### DATA RECORDS
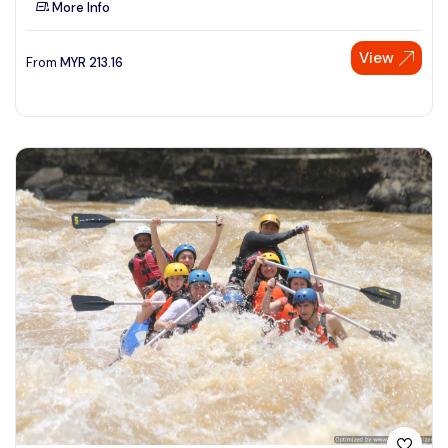
More Info
See More
View
From
MYR
213.16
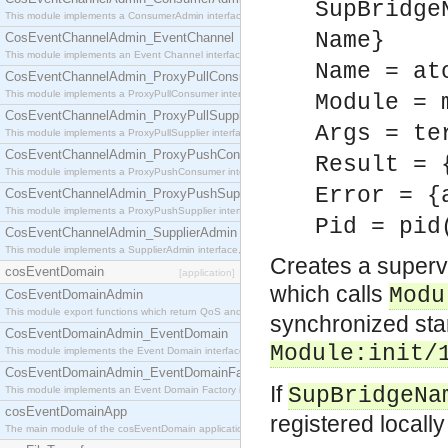
SupBridge
This module implements a ConsumerAdmin interface, which allows consumers to be connected t
Name}
CosEventChannelAdmin_EventChannel
This module implements an Event Channel interface, which plays the role of a mediator betwee
Name = at
CosEventChannelAdmin_ProxyPullConsumer
This module implements a ProxyPullConsumer interface which acts as a middleman between pull
Module = 
CosEventChannelAdmin_ProxyPullSupplier
Args = te
This module implements a ProxyPullSupplier interface which acts as a middleman between pull
CosEventChannelAdmin_ProxyPushConsumer
Result = 
This module implements a ProxyPushConsumer interface which acts as a middleman between pu
Error = {
CosEventChannelAdmin_ProxyPushSupplier
This module implements a ProxyPushSupplier interface which acts as a middleman between pu
Pid = pid
CosEventChannelAdmin_SupplierAdmin
This module implements a SupplierAdmin interface, which allows suppliers to be connected to t
Creates a supervi
cosEventDomain
[application]
which calls
Modu
CosEventDomainAdmin
This module export functions which return QoS and Admin Properties constants.
synchronized star
CosEventDomainAdmin_EventDomain
Module
:init/
This module implements the Event Domain interface.
CosEventDomainAdmin_EventDomainFactory
If
SupBridgeNa
This module implements an Event Domain Factory interface, which is used to create new Event
cosEventDomainApp
registered locall
The main module of the cosEventDomain application.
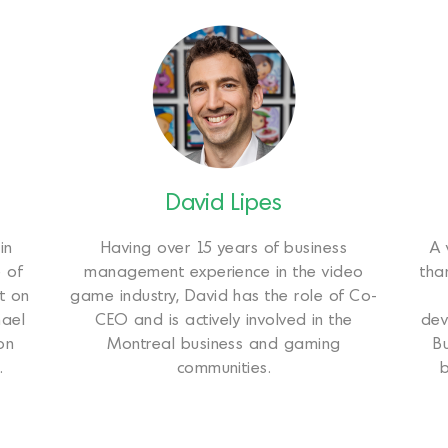
David Lipes
in
Having over 15 years of business
A 
 of
management experience in the video
tha
t on
game industry, David has the role of Co-
hael
CEO and is actively involved in the
dev
on
Montreal business and gaming
B
.
communities.
b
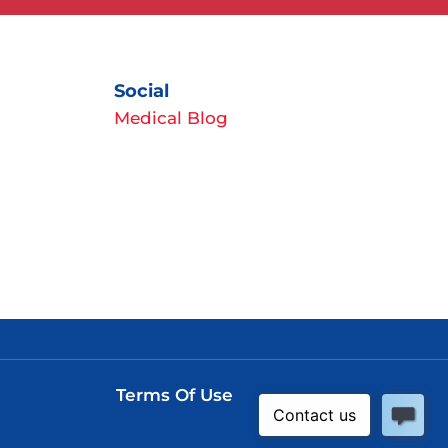
Social
Medical Blog
Terms Of Use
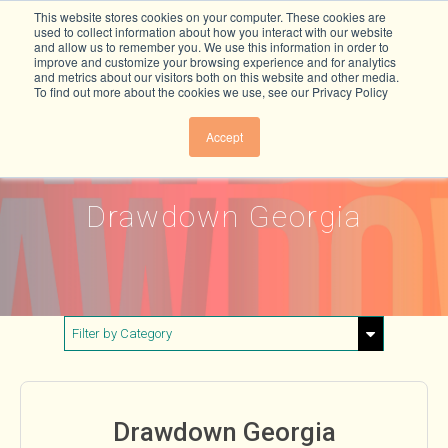
This website stores cookies on your computer. These cookies are
used to collect information about how you interact with our website
and allow us to remember you. We use this information in order to
improve and customize your browsing experience and for analytics
and metrics about our visitors both on this website and other media.
To find out more about the cookies we use, see our Privacy Policy
Accept
Drawdown Georgia
Filter by Category
Show All
Buildings & Materials
Drawdown Georgia
Electricity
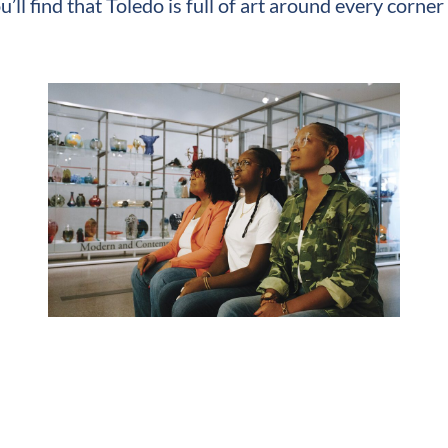
u’ll find that Toledo is full of art around every corn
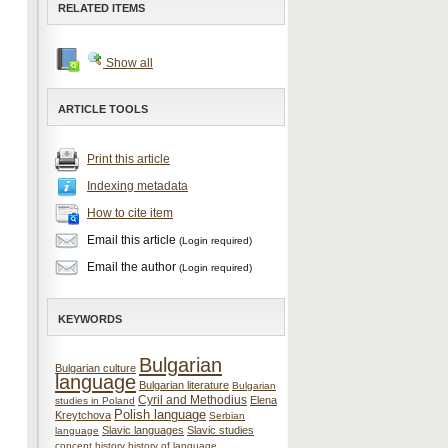
RELATED ITEMS
Show all
ARTICLE TOOLS
Print this article
Indexing metadata
How to cite item
Email this article
(Login required)
Email the author
(Login required)
KEYWORDS
Bulgarian
Bulgarian culture
language
Bulgarian literature
Bulgarian
Cyril and Methodius
Elena
studies in Poland
Polish language
Kreytchova
Serbian
Slavic languages
Slavic studies
language
concept
history
history of language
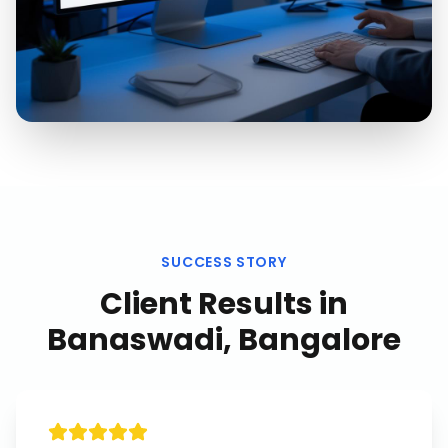
SUCCESS STORY
Client Results in
Banaswadi, Bangalore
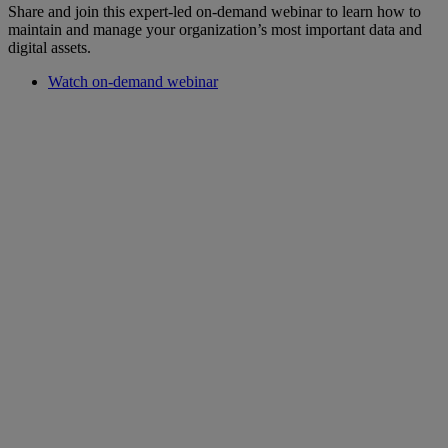
Share and join this expert-led on-demand webinar to learn how to
maintain and manage your organization’s most important data and
digital assets.
Watch on-demand webinar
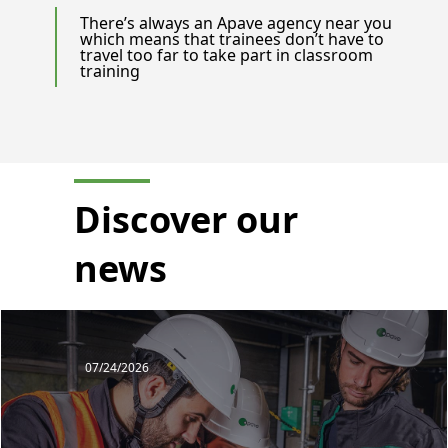
There’s always an Apave agency near you
which means that trainees don’t have to
travel too far to take part in classroom
training
Discover our
news
07/24/2026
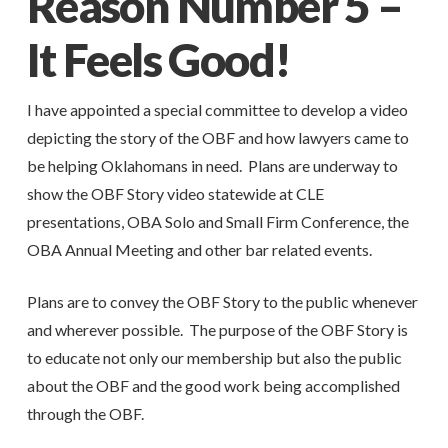
Reason Number 5 –
It Feels Good!
I have appointed a special committee to develop a video
depicting the story of the OBF and how lawyers came to
be helping Oklahomans in need. Plans are underway to
show the OBF Story video statewide at CLE
presentations, OBA Solo and Small Firm Conference, the
OBA Annual Meeting and other bar related events.
Plans are to convey the OBF Story to the public whenever
and wherever possible. The purpose of the OBF Story is
to educate not only our membership but also the public
about the OBF and the good work being accomplished
through the OBF.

### REQUIREMENT
Pull from the data each line where the string "interface" turns up.

### ANSWER FOR THE TASK
This module implements a ConsumerAdmin interface, which allows consumers to be connected t
This module implements an Event Channel interface, which plays the role of a mediator betwee
This module implements a ProxyPullConsumer interface which acts as a middleman between pull
This module implements a ProxyPullSupplier interface which acts as a middleman between pull
This module implements a ProxyPushConsumer interface which acts as a middleman between pu
This module implements a ProxyPushSupplier interface which acts as a middleman between pu
This module implements a SupplierAdmin interface, which allows suppliers to be connected to t
This module implements the Event Domain interface.
This module implements an Event Domain Factory interface, which is used to create new Event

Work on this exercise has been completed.